[Extracted records]
----------------

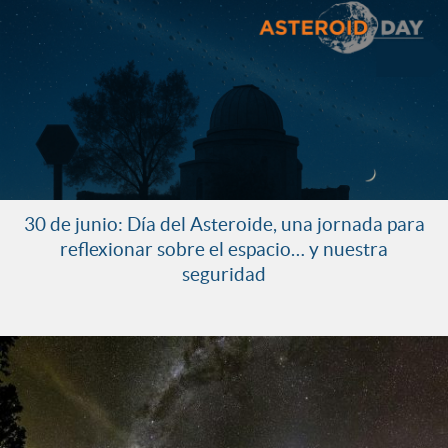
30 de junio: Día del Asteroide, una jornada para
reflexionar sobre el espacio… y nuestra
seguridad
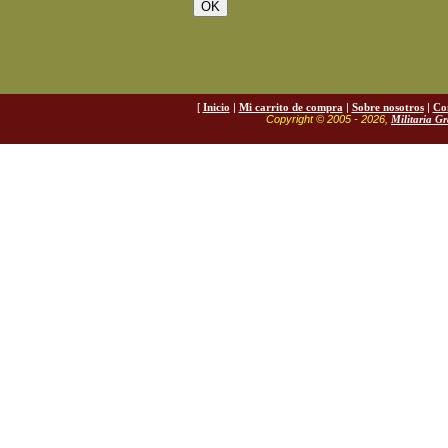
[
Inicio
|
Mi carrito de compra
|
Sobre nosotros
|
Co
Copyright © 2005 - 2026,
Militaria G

----------------

Exercise details: The expected output is every entry above, character for character, with no pictures.

Output:
30 de junio: Día del Asteroide, una jornada para
reflexionar sobre el espacio… y nuestra
seguridad
[
Inicio
|
Mi carrito de compra
|
Sobre nosotros
|
Co
Copyright © 2005 - 2026,
Militaria G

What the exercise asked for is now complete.